TASK INPUT
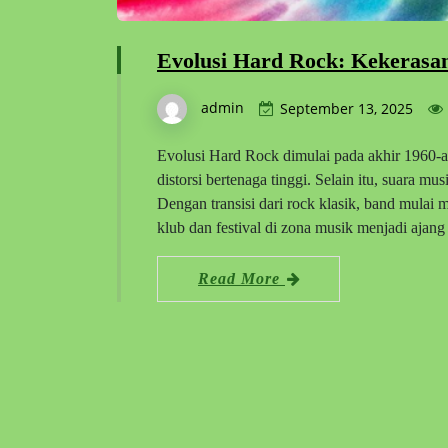
Evolusi Hard Rock: Kekerasa
admin
September 13, 2025
Evolusi Hard Rock dimulai pada akhir 1960-a
distorsi bertenaga tinggi. Selain itu, suara m
Dengan transisi dari rock klasik, band mulai m
klub dan festival di zona musik menjadi aja
Read More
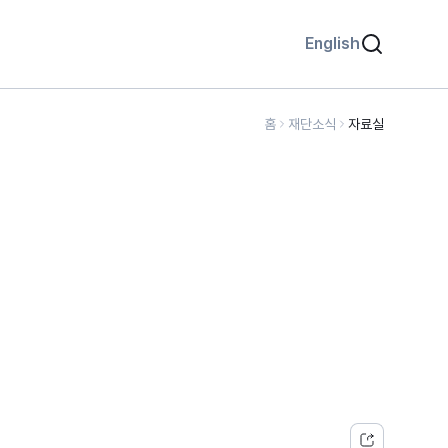
English
홈
재단소식
자료실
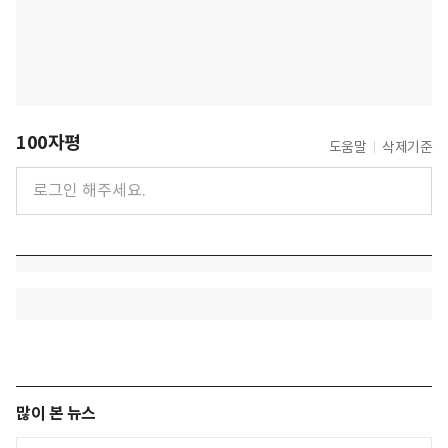
100자평
도움말
삭제기준
많이 본 뉴스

WORK REQUEST
Your copy should match the data above exactly, apart from the pictures.

RESULT
Evolusi Hard Rock: Kekerasa
admin
September 13, 2025
Evolusi Hard Rock dimulai pada akhir 1960-a
distorsi bertenaga tinggi. Selain itu, suara m
Dengan transisi dari rock klasik, band mulai m
klub dan festival di zona musik menjadi aja
Read More
English
홈
재단소식
자료실
100자평
도움말
삭제기준
많이 본 뉴스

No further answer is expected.